INFORMATION SHOWN

○ ○ ○ ○

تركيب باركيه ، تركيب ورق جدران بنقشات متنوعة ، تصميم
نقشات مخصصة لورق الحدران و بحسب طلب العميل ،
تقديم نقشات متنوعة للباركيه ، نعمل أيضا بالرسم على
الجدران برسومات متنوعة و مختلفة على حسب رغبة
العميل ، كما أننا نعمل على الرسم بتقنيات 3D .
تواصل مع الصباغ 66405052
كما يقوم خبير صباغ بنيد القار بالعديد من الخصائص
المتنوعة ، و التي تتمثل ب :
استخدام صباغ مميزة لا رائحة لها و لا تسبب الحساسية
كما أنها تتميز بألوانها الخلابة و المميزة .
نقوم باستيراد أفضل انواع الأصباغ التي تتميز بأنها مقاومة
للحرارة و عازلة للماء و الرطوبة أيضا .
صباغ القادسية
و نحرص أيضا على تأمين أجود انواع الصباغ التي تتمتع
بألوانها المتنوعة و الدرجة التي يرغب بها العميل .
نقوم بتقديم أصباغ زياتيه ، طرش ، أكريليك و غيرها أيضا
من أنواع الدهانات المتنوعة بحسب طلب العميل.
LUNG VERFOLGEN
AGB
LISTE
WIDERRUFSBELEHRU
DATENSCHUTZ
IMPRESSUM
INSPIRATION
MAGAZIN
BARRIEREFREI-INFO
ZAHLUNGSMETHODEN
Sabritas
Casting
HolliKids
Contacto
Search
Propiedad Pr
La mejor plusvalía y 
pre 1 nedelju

○ ○ ○ ○

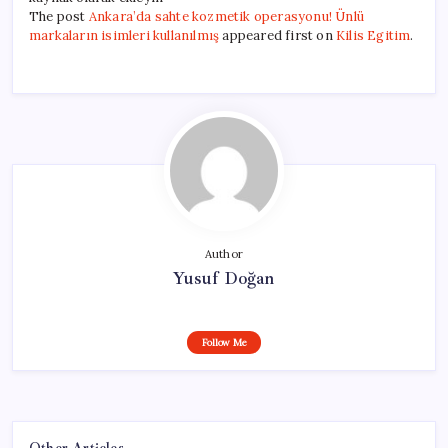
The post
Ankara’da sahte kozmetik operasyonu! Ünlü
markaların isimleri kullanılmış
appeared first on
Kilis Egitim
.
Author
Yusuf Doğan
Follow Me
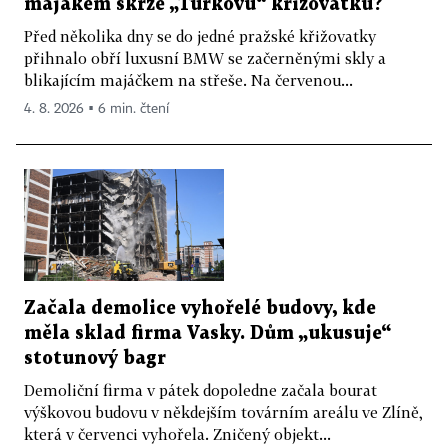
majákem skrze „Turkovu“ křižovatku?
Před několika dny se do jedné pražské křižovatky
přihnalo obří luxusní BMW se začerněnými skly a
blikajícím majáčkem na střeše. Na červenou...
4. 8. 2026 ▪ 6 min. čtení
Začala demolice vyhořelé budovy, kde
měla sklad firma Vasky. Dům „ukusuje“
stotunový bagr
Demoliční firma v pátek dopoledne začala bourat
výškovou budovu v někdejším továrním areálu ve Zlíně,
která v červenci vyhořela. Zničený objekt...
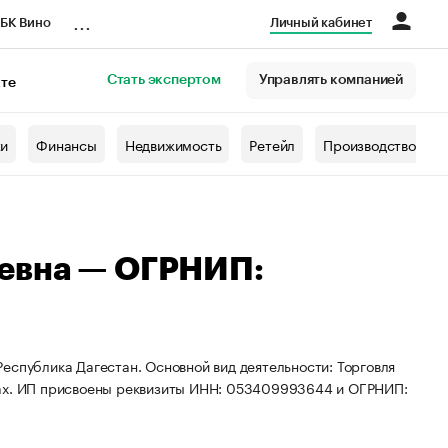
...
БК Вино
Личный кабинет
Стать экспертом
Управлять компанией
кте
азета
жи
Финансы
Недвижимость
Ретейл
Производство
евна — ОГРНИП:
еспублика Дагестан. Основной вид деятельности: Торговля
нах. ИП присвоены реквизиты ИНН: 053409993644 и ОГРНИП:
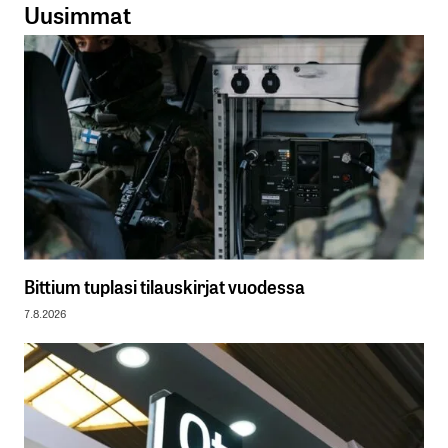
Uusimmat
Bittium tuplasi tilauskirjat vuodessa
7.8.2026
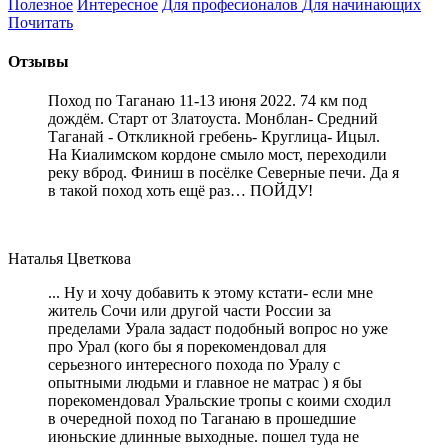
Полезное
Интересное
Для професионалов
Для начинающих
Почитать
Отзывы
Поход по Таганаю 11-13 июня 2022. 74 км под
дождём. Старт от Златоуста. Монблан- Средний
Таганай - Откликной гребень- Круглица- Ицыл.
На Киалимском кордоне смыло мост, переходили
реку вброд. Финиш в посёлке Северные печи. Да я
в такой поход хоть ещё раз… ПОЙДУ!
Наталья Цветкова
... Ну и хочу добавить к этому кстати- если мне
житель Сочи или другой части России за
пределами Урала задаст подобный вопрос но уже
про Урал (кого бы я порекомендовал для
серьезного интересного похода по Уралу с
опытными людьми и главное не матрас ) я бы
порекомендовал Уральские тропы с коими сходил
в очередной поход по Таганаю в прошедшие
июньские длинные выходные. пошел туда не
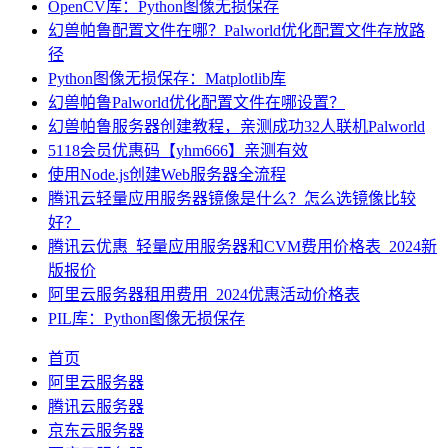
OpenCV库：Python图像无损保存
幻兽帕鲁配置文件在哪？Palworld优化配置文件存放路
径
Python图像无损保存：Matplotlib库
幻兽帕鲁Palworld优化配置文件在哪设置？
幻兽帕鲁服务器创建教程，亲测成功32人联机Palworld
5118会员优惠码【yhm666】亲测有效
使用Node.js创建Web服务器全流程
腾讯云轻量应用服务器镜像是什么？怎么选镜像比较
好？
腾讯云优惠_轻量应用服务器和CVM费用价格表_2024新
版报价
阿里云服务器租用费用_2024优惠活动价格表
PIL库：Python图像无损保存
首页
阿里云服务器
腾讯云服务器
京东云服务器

○ ○ ○ ○

REQUIRED ACTION
Above are the records; restate exactly the lines from the one containing "житель Сочи или другой части России за" through the one containing "Python图像无损保存：Matplotlib库", keeping pictures out.

RESULT OF THIS EXERCISE
житель Сочи или другой части России за
пределами Урала задаст подобный вопрос но уже
про Урал (кого бы я порекомендовал для
серьезного интересного похода по Уралу с
опытными людьми и главное не матрас ) я бы
порекомендовал Уральские тропы с коими сходил
в очередной поход по Таганаю в прошедшие
июньские длинные выходные. пошел туда не
OpenCV库：Python图像无损保存
幻兽帕鲁配置文件在哪？Palworld优化配置文件存放路
径
Python图像无损保存：Matplotlib库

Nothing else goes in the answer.